One other danger of EBM is that we dumb down GPs (whose intuition and clinical judgment is what sets them apart from computer algorithms). We must have the freedom to act in what we consider to be the best interewsts of our patients at all times. Not all interventions (or lack of) can be robustly evidenced.
And we must accept that the various QTools are at best rather blunt instruments. The risk of these natty calculators is that we believe them 100% without any critical thinking. We’ve all had patients whose QRisk is modest, but as they are sitting in front of you they are an MI waiting to happen (because, for instance, you treated their Dad for his when he was 40, and his son is like him in every way). Try and evidence that!

Malcolm Ridgway 20 February, 2021 10:50 am

“ Lackof evidence” can be used both ways politically and clinically either to support or refuse a treatment. A modicum of common sense is often what is required. Also evidence is never 100% reliable either way.

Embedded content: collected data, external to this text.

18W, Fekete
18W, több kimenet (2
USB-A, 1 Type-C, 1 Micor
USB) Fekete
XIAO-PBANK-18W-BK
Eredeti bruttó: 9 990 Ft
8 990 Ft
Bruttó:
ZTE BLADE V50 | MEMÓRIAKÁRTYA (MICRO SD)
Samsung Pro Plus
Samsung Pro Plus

Thomas Robinson 20 February, 2021 11:11 am

Evidence comes from academia,and academics are by definition historians,they tell us what has happened,not what is about to,or how to deal with it.
The endless claim to be following the evidence is simply incorrect.There was no evidence as to how to manage an explosive lethal pandemic in 2020 in the UK. The measures taken,were not based on a trial,they were the trial.
The NHS being a chaotic, nationalised,absolutist institution has made historians into directors,unlike more normal rational organisations. No-one is proposing putting Max Hastings in command of British forces in combat despite his undoubted eminence.
So how good are our medical historians.Well the principle of quarantine would have been recognised by a Roman legion.The virus arrived by air,it didn’t swim, or catch a bus.
Presumably some well respected textbook of Public Health advises waiting 13 months into an epidemic before introducing quarantine. That’s how good they are.